Changed the objective to a different 100x, it’s in focus now. Vid below
I’m currently writing a consumer for moonraker API to enable the OFM server to talk to the board. I already am halfway there, I think reporting position is already done, with absolute / relative moves being next. I might need to figure out how to calibrate distances from klipper → OFM server. Once I have a proof of concept I’ll upload it to the Glia github, and once I’m happy with the code I’ll create a PR to the Server gitlab.
Is that autofocus after each step? It looks as though the focus move has to be relatively slow. I assume for the video feed to keep up and see the focus.
There are issues with the autofocus - it kept rolling till it either unscrewed the Z axis completely, or kept forcing itself together when I swapped the direction of Z. Possible reason - no stage mapping, or the fact that my client doesn’t support interrupted moves, since it’s just a rest client hitting endpoints at the moment. Also might be some issue with absolute positioning compared with how Sangaboard handles it. For Klipper, I just used G91 and G90 for absolute, but I saw in the sangaboard.py that there is some sort of calculation done for every move. Will probably investigate more over the weekend or next week.
Code currently here:
It doesn’t handle http statuses, let alone anything else and isn’t remotely ready for production, doesn’t have auth. But if someone wants to mess around with it and make one for themselves, I included everything that’s needed - the printer.cfg, the ofm config, and the handling class. I ran this on Trixie full desktop, ran kiauh to setup klipper + moonraker + fluidd (fluidd isn’t necessary, but nice to have for debugging / movement if OFM server doesn’t build). Used fluidd to edit the relevant cfg’s for the printer, moonraker. Sadly cannot run Crowsnest concurrently with OFM software, since the stream only works for one frontend, the other one crashes.

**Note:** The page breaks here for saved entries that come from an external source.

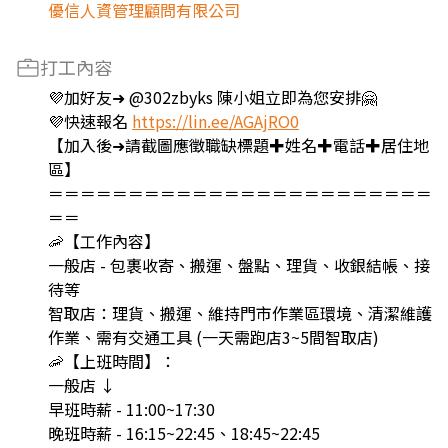
優信人資管理顧問有限公司
打工內容
💜加好友➜ @302zbyks 陳小姐立即為您安排🤗
💜快速報名
https://lin.ee/AGAjRO0
【加入後➜請截圖應徵職缺標題✚姓名✚電話✚居住地
區】
＝＝＝＝＝＝＝＝＝＝＝＝＝＝＝＝＝＝＝＝＝＝＝＝
＝＝
🦐【工作內容】
一般店 - 包裹收寄、搬運、盤點、理貨、收銀結帳、接
待等
智取店：理貨、搬運、維持門市作業區環境、清潔維護
作業、需有交通工具 (一天需跑店3~5間智取店)
🦐【上班時間】：
一般店 ↓
早班時薪 - 11:00~17:30
晚班時薪 - 16:15~22:45、18:45~22:45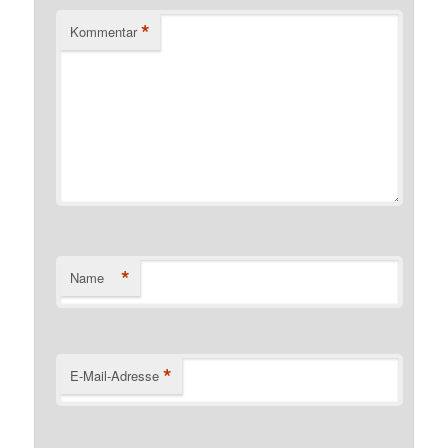
*
Kommentar
*
Name
*
E-Mail-Adresse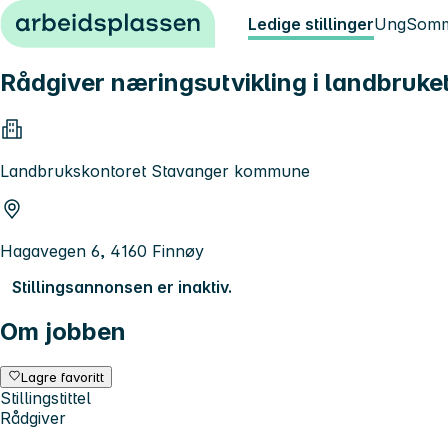
Hopp til innhold
Ledige stillinger
Ung
Somm
Rådgiver næringsutvikling i landbruke
Landbrukskontoret Stavanger kommune
Hagavegen 6, 4160 Finnøy
Stillingsannonsen er inaktiv.
Om jobben
Lagre favoritt
Stillingstittel
Rådgiver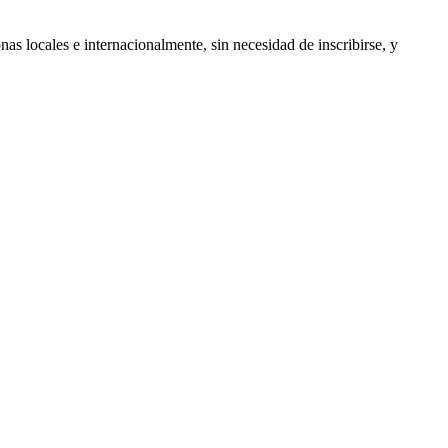
as locales e internacionalmente, sin necesidad de inscribirse, y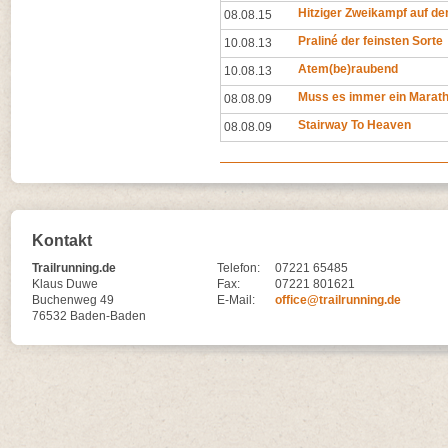
Hitziger Zweikampf auf d
08.08.15
Praliné der feinsten Sorte
10.08.13
Atem(be)raubend
10.08.13
Muss es immer ein Marath
08.08.09
Stairway To Heaven
08.08.09
Kontakt
Trailrunning.de
Telefon:
07221 65485
Klaus Duwe
Fax:
07221 801621
Buchenweg 49
E-Mail:
office@trailrunning.de
76532 Baden-Baden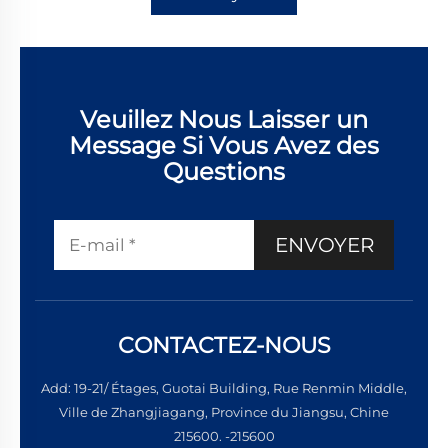
Veuillez Nous Laisser un
Message Si Vous Avez des
Questions
ENVOYER
CONTACTEZ-NOUS
Add: 19-21/ Étages, Guotai Building, Rue Renmin Middle,
Ville de Zhangjiagang, Province du Jiangsu, Chine
215600. -215600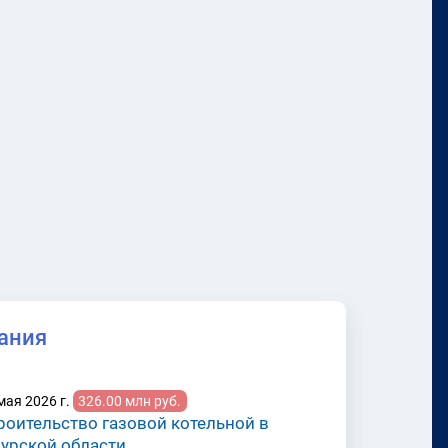
ания
мая 2026 г.
326.00 млн руб.
роительство газовой котельной в
урской области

You have highlighted a little bug in the UI there!
The numbers do not add up - much less than one pixel per step should give very many steps per field of view, not 30 . I shall raise an issue on the repository. It is probably a mistake in the words describing the variable on the UI, but it might be a mistake in the calculation.
It might be because I don’t send steps to the microscope, I send position in mm’s. This is also something to consider, the cartesian printer setup allows me to add gearing ratios to the motors, along with steps per full rotation. If I knew the exact “gearing ratio” the microscope has built in the flexures, I could have it precisely move “3 micrometers to the left” for instance, not counting backlash, which with the gearing is a small problem.
This is most likely also the reason why autofocus goes crazy - it moves 250 steps per slice, which then becomes 250mm’s. The “30” to move full field of vision seems correct for X and Y for instance (I set that to the manual stepsize in settings and it worked). I’m slowly removing all the references to the hardcoded stepsize / length, or rather changing it to ~30 which should be plenty there.
Also, the relative moves in the app act differently than I’d expect them to act. When I pass a relative move of 30 in Z to Klipper, it correctly moves up the small amount. But in the Server, it seems to pass a huge value (as in - not really a relative move coordinate?) I still need to debug what the actual value is and what’s causing it.
Edit: now that I think of it, I had issues with moving it 0.1 at a time somewhere? I’ll need to check what that was, but maybe I’m getting cut off on decimal numbers since the Server assumes steps instead
Steps are always sent as integers from the server to the motor controller I believe. I think internally the server keeps track of part steps to avoid cumulative rounding errors. It would be best to keep to something that can be integer - multiply your numbers by 1000 as microns instead of mm probably gives things that still make sense when made integer.
The calculation for microscope movement from motor movement comes from:
Motor steps per revolution of the small gear.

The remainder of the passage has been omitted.